All the better. Now they will know our extremity. Now they will know what they’re up against,” he said.

  But Jason was no longer listening. He had stepped unsteadily away a few paces, and he turned and, nearly staggering, walked off from us and the men of the militia.

  The sight of him, shocked and clearly appalled, pointedly separating himself from Father and me and Fred and making his way along a zig-zag path over the rise and down the ravine towards the river, told the others that the boy’s dawn account had been true, and it seemed to release the men.
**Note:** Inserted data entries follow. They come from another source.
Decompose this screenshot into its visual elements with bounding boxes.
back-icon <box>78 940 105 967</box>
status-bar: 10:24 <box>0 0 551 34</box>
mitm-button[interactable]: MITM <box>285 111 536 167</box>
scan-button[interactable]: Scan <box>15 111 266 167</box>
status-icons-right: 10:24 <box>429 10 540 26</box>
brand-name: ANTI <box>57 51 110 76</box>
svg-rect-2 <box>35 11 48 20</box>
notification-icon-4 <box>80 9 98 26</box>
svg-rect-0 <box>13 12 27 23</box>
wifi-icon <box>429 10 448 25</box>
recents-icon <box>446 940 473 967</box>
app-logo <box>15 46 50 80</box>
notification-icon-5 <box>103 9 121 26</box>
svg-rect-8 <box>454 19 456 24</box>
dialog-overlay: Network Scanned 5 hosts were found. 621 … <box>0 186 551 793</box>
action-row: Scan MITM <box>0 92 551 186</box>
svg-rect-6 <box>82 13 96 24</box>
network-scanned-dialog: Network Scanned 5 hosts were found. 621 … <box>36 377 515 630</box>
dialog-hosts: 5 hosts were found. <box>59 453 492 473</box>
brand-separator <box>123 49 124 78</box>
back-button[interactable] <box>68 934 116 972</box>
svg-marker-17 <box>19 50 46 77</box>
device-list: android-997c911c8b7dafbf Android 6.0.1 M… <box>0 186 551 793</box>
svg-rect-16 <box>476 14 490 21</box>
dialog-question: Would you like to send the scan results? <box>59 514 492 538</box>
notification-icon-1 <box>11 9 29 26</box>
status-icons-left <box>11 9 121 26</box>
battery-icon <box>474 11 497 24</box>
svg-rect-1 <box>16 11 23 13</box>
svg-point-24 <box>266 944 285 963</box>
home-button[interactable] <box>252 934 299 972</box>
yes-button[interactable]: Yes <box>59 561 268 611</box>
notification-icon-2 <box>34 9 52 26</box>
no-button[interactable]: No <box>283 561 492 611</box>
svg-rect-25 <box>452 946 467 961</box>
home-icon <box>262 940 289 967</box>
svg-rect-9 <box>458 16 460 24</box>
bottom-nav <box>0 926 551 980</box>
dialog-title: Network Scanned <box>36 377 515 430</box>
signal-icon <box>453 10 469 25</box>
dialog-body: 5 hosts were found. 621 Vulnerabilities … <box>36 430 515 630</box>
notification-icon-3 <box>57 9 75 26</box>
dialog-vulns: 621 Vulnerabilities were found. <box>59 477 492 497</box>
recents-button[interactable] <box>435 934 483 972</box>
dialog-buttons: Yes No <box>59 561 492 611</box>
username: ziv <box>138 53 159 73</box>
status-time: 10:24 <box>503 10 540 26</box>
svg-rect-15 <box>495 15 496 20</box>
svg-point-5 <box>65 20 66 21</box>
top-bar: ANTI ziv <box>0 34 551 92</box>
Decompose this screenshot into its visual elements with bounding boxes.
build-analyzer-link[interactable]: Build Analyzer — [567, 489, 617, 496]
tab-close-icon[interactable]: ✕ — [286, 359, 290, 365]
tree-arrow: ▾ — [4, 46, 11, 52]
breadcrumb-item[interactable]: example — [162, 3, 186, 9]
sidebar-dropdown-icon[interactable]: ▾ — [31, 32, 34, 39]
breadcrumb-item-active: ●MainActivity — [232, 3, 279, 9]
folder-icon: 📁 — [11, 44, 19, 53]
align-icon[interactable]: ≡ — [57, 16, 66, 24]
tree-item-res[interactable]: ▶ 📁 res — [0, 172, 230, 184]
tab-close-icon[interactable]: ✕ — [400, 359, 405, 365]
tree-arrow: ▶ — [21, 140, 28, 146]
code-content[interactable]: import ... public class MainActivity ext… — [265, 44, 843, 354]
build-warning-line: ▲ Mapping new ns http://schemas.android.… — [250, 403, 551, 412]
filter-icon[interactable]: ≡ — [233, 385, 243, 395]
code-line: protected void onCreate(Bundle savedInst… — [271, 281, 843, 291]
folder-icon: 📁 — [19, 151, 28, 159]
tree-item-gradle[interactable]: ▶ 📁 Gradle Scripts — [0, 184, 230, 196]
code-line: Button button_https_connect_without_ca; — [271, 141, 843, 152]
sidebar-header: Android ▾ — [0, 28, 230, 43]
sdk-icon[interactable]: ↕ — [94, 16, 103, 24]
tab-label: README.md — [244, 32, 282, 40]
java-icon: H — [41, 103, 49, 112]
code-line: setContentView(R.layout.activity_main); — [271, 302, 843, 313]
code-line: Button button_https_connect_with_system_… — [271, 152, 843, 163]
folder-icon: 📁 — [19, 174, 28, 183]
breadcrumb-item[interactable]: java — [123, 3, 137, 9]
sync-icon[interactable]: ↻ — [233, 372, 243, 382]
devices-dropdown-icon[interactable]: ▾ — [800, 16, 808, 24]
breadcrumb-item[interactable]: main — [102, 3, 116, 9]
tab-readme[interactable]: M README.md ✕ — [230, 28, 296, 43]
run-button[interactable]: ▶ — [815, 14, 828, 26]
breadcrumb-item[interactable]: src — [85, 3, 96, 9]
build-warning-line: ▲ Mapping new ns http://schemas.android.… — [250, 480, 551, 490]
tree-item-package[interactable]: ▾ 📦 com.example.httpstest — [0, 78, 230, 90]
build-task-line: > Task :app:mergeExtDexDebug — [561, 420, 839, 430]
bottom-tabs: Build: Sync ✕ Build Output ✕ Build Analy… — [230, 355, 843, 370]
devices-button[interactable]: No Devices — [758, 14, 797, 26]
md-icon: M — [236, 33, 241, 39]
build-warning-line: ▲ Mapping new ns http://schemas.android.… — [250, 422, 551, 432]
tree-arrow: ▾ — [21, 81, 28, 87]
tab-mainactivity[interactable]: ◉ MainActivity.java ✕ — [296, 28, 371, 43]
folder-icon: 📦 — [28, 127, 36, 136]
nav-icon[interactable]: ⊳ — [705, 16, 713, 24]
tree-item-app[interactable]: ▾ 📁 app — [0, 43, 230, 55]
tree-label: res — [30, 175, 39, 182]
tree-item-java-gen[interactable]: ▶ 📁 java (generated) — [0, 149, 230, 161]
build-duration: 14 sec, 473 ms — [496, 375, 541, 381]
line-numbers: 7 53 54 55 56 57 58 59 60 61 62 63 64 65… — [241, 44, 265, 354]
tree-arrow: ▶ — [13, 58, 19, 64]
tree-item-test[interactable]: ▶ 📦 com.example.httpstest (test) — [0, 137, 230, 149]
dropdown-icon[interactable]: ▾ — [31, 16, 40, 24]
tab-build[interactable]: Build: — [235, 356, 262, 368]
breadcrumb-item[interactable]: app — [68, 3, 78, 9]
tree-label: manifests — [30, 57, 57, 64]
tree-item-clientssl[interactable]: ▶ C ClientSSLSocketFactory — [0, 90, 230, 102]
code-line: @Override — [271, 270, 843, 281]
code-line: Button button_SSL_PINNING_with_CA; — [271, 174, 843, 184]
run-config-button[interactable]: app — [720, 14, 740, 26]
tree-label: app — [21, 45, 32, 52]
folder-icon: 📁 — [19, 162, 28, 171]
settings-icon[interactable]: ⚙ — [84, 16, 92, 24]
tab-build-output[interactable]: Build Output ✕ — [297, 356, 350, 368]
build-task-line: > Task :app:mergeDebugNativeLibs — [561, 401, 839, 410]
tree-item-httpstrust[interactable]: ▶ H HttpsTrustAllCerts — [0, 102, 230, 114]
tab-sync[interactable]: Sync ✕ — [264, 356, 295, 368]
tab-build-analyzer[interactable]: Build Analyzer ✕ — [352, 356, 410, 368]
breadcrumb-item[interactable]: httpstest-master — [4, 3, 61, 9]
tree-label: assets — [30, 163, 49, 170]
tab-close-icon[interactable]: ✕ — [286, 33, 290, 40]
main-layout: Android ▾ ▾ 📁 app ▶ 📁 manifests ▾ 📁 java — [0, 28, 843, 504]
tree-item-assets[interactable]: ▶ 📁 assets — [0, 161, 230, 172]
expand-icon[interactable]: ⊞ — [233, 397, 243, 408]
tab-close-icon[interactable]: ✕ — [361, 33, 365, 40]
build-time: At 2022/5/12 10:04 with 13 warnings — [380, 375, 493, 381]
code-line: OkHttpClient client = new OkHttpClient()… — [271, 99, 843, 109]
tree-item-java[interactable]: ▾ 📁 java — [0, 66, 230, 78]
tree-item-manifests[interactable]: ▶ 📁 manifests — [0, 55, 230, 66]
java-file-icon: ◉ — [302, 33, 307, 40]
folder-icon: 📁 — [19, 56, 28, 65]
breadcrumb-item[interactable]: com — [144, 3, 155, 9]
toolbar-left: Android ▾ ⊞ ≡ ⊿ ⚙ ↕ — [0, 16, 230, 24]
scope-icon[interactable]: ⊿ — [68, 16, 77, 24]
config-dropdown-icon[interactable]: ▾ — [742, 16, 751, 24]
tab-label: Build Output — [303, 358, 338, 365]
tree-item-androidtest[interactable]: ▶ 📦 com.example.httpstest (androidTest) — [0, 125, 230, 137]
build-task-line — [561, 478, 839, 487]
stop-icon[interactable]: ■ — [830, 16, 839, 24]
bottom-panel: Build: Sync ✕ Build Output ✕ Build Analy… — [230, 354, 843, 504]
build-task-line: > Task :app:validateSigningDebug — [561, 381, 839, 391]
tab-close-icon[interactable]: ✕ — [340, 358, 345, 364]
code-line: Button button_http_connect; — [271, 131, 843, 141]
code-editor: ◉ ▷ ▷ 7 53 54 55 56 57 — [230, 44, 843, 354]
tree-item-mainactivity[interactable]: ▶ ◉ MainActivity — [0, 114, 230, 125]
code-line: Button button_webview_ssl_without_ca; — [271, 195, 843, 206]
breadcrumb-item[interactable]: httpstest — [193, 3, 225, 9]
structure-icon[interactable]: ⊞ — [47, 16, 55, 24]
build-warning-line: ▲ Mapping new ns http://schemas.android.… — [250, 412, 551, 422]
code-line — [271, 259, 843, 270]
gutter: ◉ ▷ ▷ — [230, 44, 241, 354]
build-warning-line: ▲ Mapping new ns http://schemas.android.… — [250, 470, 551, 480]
At once, they busied themselves with breaking camp and bridling and saddling their horses. A few seconds later, John was left standing alone by the fire—a captain overthrown and abandoned.

  He looked first at us and then at his men, then back at us again, as if torn and dismayed by the choice that had been forced upon him. Finally, he called out to his men, who were mostly already on horseback by now and were clearly prepared to depart: “Wait up! Hold up a minute! This business isn’t settled yet. You fellows are still under my command.”

  Henry Williams, a storekeeper in Osawatomie, a big-shouldered man with a dark, rubbishy beard, said, “No, we’re electing us a new captain, John. We ain’t riding under no Brown.” The others nodded and murmured agreement, and Mr. Williams turned in his saddle and said to them, “Who d’ you boys want for a captain? Any nominations?”

  One of them said, “You’d do fine, Henry.”

  Another man, a tall, raw-boned man in a canvas duster, said, “My vote’s for Williams. He’s got sense. And he’s got family and his store to protect. He ain’t going to do anything so stupid as killing off folks at random,” and he glared first at Father and me and then directly at John.

  John said, “I’ve got family.”

  “Yes;” the man said, “so you do,” and he turned his horse and rode out from the camp, onto the crossing.